Quelques jours après l'issue de ce procès, reste à savoir ce qu'il a pu apporter, en dehors de la décision de justice rendue.

Car, même si cette idée est contestée, un procès d'assises doit avoir des vertus pédagogiques. Pour remplir cet office, il suffit que la décision soit déjà comprise par l'ensemble des acteurs du procès. Lorsqu'un verdict est compris et accepté par l'accusé comme par les parties civiles et le ministère public, cela signifie que la justice qui a été rendue est bonne.

Je comprends que l'on puisse dire qu'un procès ne se tient pas pour soigner ou réparer une victime. Mais il n’en reste pas moins que ce procès s'inscrit dans un processus thérapeutique, comme un événement majeur vécu par la victime.

Même si Morgane n'a passé que quelques minutes dans cette salle d'audience, c'est image s'est inscrite dans sa mémoire. Cela permet en quelque sorte à Morgane, non plus d'avoir comme dernier souvenir de ce drame le départ de son papa, mais la punition de celui qui lui a ôté la vie.

 Je ne sais évidemment pas si cette image aura un intérêt ou une importance pour elle, mais ce que je sais c'est que si elle n'avait pas existé, la question ne se poserait même pas. Je n'ai absolument pas senti chez Morgane le moindre désarroi ou la moindre gêne lorsqu’elle était la, je pense plutôt que même si sa maman lui avait expliqué où elle se trouvait, elle ne l'a pas véritablement réalisée. C'est pour cela que je parle d'images et de mémoire et non pas de  raison ou de réflexion. Elle est trop petite pour cela.

Pour les parents de la victime, ce procès a eu de multiples vertus. L'impact d'un procès sur des parties civiles dépend du degré de cheminement qu'ils ont d'ores et déjà atteint par rapport au drame qu'ils ont pu vivre.

Pour eux, le cheminement était déjà important, mais il était encore freiné par l'immensité de leur douleur.
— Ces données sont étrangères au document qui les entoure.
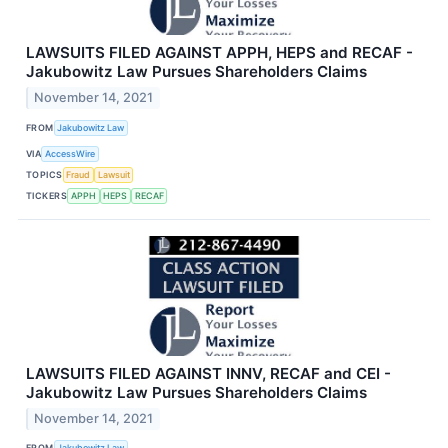
LAWSUITS FILED AGAINST APPH, HEPS and RECAF -
Jakubowitz Law Pursues Shareholders Claims
November 14, 2021
FROM
Jakubowitz Law
VIA
AccessWire
TOPICS
Fraud
Lawsuit
TICKERS
APPH
HEPS
RECAF
LAWSUITS FILED AGAINST INNV, RECAF and CEI -
Jakubowitz Law Pursues Shareholders Claims
November 14, 2021
FROM
Jakubowitz Law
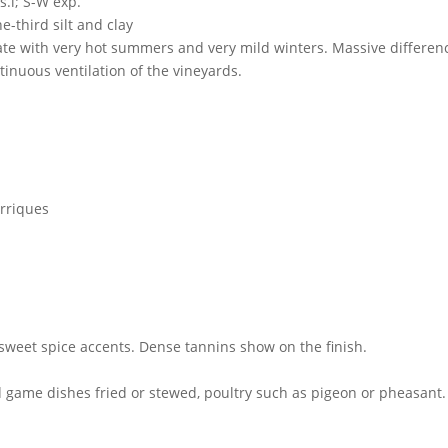
s.l; S-W exp.
-third silt and clay
te with very hot summers and very mild winters. Massive differen
tinuous ventilation of the vineyards.
arriques
sweet spice accents. Dense tannins show on the finish.
d game dishes fried or stewed, poultry such as pigeon or pheasant.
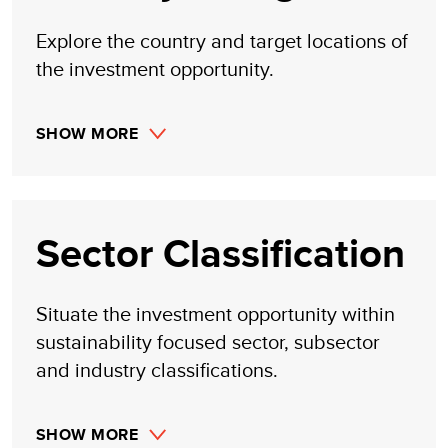
made, implied, or inferred by its research.
Explore the country and target locations of
the investment opportunity.
SHOW MORE
Sector Classification
Situate the investment opportunity within
sustainability focused sector, subsector
and industry classifications.
SHOW MORE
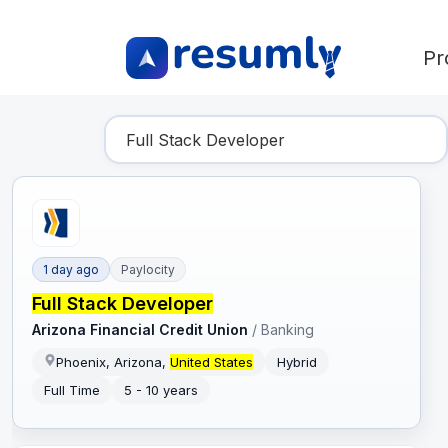
Pr
Find Your Dream Job
1 day ago
Paylocity
Full Stack Developer
Arizona Financial Credit Union
/
Banking
Phoenix, Arizona,
United States
Hybrid
Full Time
5 - 10 years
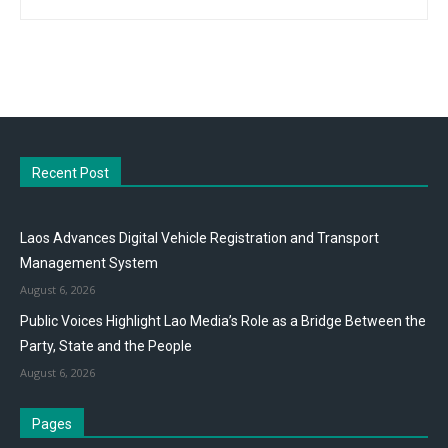
Recent Post
Laos Advances Digital Vehicle Registration and Transport
Management System
August 6, 2026
Public Voices Highlight Lao Media’s Role as a Bridge Between the
Party, State and the People
August 6, 2026
Pages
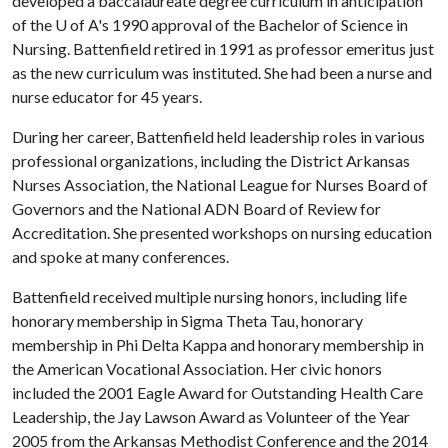
developed a baccalaureate degree curriculum in anticipation
of the
U of A
's 1990 approval of the Bachelor of Science in
Nursing. Battenfield retired in 1991 as professor emeritus just
as the new curriculum was instituted. She had been a nurse and
nurse educator for 45 years.
During her career, Battenfield held leadership roles in various
professional organizations, including the District Arkansas
Nurses Association, the National League for Nurses Board of
Governors and the National ADN Board of Review for
Accreditation. She presented workshops on nursing education
and spoke at many conferences.
Battenfield received multiple nursing honors, including life
honorary membership in Sigma Theta Tau, honorary
membership in Phi Delta Kappa and honorary membership in
the American Vocational Association. Her civic honors
included the 2001 Eagle Award for Outstanding Health Care
Leadership, the Jay Lawson Award as Volunteer of the Year
2005 from the Arkansas Methodist Conference and the 2014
La première des vertus de ce procès pour eux aura consisté à leur permettre de fermer le livre judiciaire qui venait se superposer dans leur album de famille. On ne mesure pas la douleur que représente la lenteur de la procédure judiciaire sur des victimes de tels faits.

Ces gens n'étaient déjà pas dans la haine, et je pense que la tenue du procès leur aura permis de s'acheminer lentement vers le pardon.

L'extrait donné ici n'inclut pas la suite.